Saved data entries
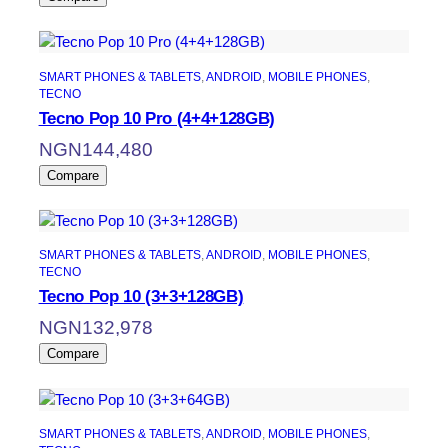
SMART PHONES & TABLETS
, 
ANDROID
, 
MOBILE PHONES
, 
TECNO
Tecno Pop 10 Pro (4+4+128GB)
NGN
144,480
Compare
SMART PHONES & TABLETS
, 
ANDROID
, 
MOBILE PHONES
, 
TECNO
Tecno Pop 10 (3+3+128GB)
NGN
132,978
Compare
SMART PHONES & TABLETS
, 
ANDROID
, 
MOBILE PHONES
, 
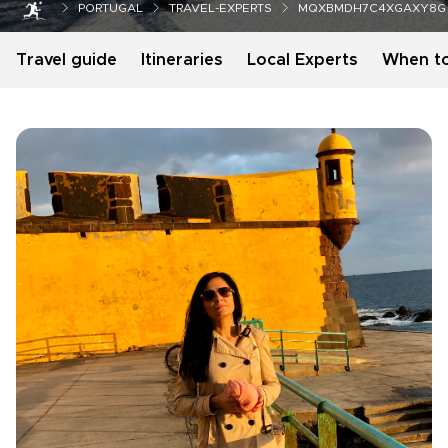
PORTUGAL
TRAVEL-EXPERTS
MQXBMDH7C4XGAXY8G
Travel guide
Itineraries
Local Experts
When t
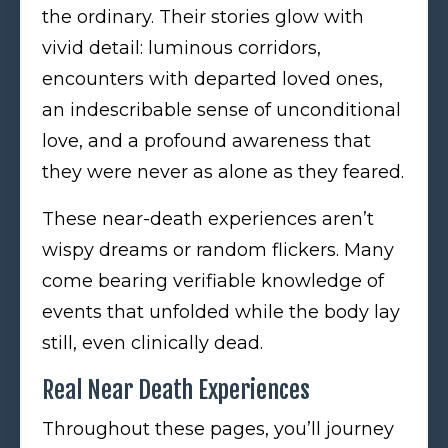
the ordinary. Their stories glow with
vivid detail: luminous corridors,
encounters with departed loved ones,
an indescribable sense of unconditional
love, and a profound awareness that
they were never as alone as they feared.
These near-death experiences aren’t
wispy dreams or random flickers. Many
come bearing verifiable knowledge of
events that unfolded while the body lay
still, even clinically dead.
Real Near Death Experiences
Throughout these pages, you’ll journey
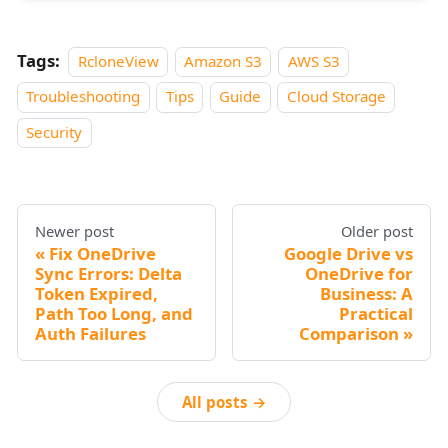
Tags:
RcloneView
Amazon S3
AWS S3
Troubleshooting
Tips
Guide
Cloud Storage
Security
Newer post
Older post
Fix OneDrive
Google Drive vs
Sync Errors: Delta
OneDrive for
Token Expired,
Business: A
Path Too Long, and
Practical
Auth Failures
Comparison
All posts →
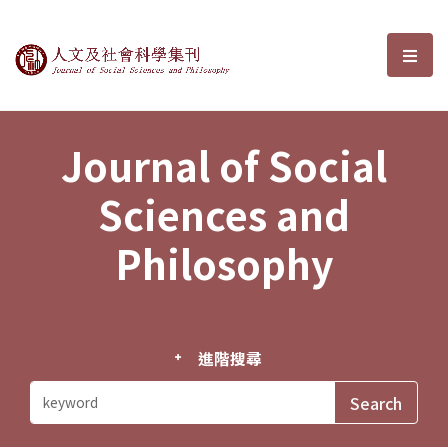
Journal of Social Sciences and P
選單
Journal of Social
Sciences and
Philosophy
進階搜尋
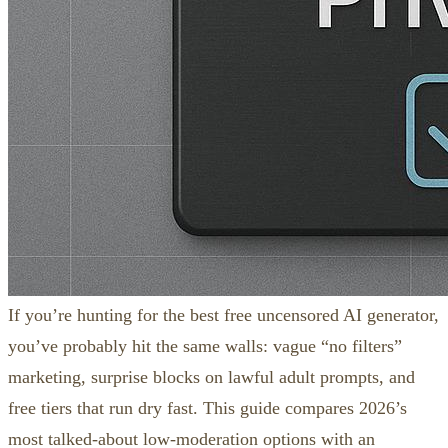
If you’re hunting for the best free uncensored AI generator,
you’ve probably hit the same walls: vague “no filters”
marketing, surprise blocks on lawful adult prompts, and
free tiers that run dry fast. This guide compares 2026’s
most talked‑about low‑moderation options with an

Aim of the task
The output is the data above, repeated exactly, with pictures omitted.

Solution to the problem
SMART PHONES & TABLETS
, 
ANDROID
, 
MOBILE PHONES
, 
TECNO
Tecno Pop 10 Pro (4+4+128GB)
NGN
144,480
Compare
SMART PHONES & TABLETS
, 
ANDROID
, 
MOBILE PHONES
, 
TECNO
Tecno Pop 10 (3+3+128GB)
NGN
132,978
Compare
SMART PHONES & TABLETS
, 
ANDROID
, 
MOBILE PHONES
, 
PORTUGAL
TRAVEL-EXPERTS
MQXBMDH7C4XGAXY8G
Travel guide
Itineraries
Local Experts
When t
the ordinary. Their stories glow with
vivid detail: luminous corridors,
encounters with departed loved ones,
an indescribable sense of unconditional
love, and a profound awareness that
they were never as alone as they feared.
These near-death experiences aren’t
wispy dreams or random flickers. Many
come bearing verifiable knowledge of
events that unfolded while the body lay
still, even clinically dead.
Real Near Death Experiences
Throughout these pages, you’ll journey
Tags:
RcloneView
Amazon S3
AWS S3
Troubleshooting
Tips
Guide
Cloud Storage
Security
Newer post
Older post
Fix OneDrive
Google Drive vs
Sync Errors: Delta
OneDrive for
Token Expired,
Business: A
Path Too Long, and
Practical
Auth Failures
Comparison
All posts →
Journal of Social Sciences and P
選單
Journal of Social
Sciences and
Philosophy
進階搜尋
If you’re hunting for the best free uncensored AI generator,
you’ve probably hit the same walls: vague “no filters”
marketing, surprise blocks on lawful adult prompts, and
free tiers that run dry fast. This guide compares 2026’s
most talked‑about low‑moderation options with an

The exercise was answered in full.